Je me souviens de Tenaille, le précédent album de
Brame, un disque qui m’avait pris par surprise comme un chien enragé et un peu
débile vous saute à la gorge ou vous attrape par les couilles pour ne plus
lâcher prise. Et ça fait mal. Les deux BRAME (José à la guitare baryton
et aux grésillements divers et Serge à la voix, au mégaphone et préposé à la
marmite à chaux vive) sont de retour avec La
Nuit, Les Charrues…, un nouvel album tout aussi auto-produit et encore une
fois doté d’une illustration superbe
et emballé avec un luxe artisanal qui rendrait presque à l’objet CD tous ses
titres de noblesse.
La musique de Brame n’a pas réellement changé
depuis Tenaille, on y retrouve
toujours ces bidouilles faites mains, ces percussions pédestres et minimales,
ces fields recordings parasitaires, cette guitare qui cisaille allègrement les
oreilles, cet harmonica maléfique et ce chant de forçat qui vous hurle sa
douleur dans la tête et tant pis si vous êtes déjà sourd, Brame hurlera
toujours plus fort. Ce qui a changé c’est le resserrement, l’épaississement de
la sauce si on veut : Brame, tout en prenant son temps, le temps imposé
par une moiteur intolérable, semble se disperser un peu moins, ne plus jouer
autant qu’auparavant sur les longues distances… Mais ce n’est qu’une illusion, assurément
encore un mirage provoqué par la chaleur et la soif ; car on a bien sûr vérifié
et les sept titres de La Nuit, Les
Charrues… ne sont pas moins longs que ceux de Tenaille. Ce qui change, c’est la façon de remplir ces espaces
implacables, d’y coller toute la dureté et toute l’âpreté dont on est capable pour
faire exploser la viande de l’intérieur, comme une charogne gonfle du bide sous
le soleil avant de faire gicler tout son pus dans les airs et d’infester les
alentours d’une odeur aussi pestilentielle que persistante.

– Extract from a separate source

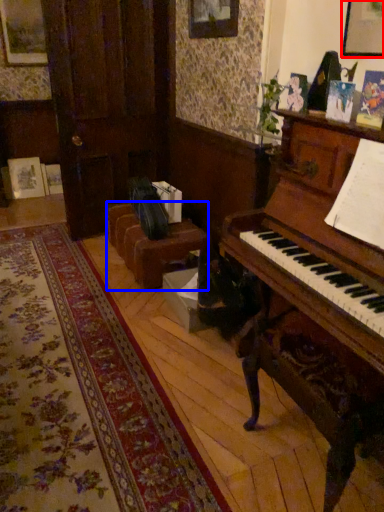 Question: Among these objects, which one is farthest to the camera, picture frame (highlighted by a red box) or furniture (highlighted by a blue box)?

Choices:
 (A) picture frame
 (B) furniture

Answer: (B)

Brame ne laisse donc pas trop le choix et ne fait
pas de cadeau, quitte à prendre le risque de devenir épuisant et la musique de
ce duo a beau être d’un minimalisme aride à faire pleurer et remuer les
cadavres enterrés depuis des années, elle prend également énormément de place,
bouffe le peu d’air respirable qui reste encore, étouffe toute résistance et
dessine sur nos peaux craquelées des signes annonciateurs d’une mort certaine. Dead Man c’était vraiment de la rigolade
pour enfants.
[La Nuit, Les Charrues… est
disponible uniquement auprès du groupe – le mieux c’est de contacter celui-ci
directement, comme d’habitude c’est Maurice qui répondra à toutes les demandes
et questions, mailto: maurice.brame@gmail.com*]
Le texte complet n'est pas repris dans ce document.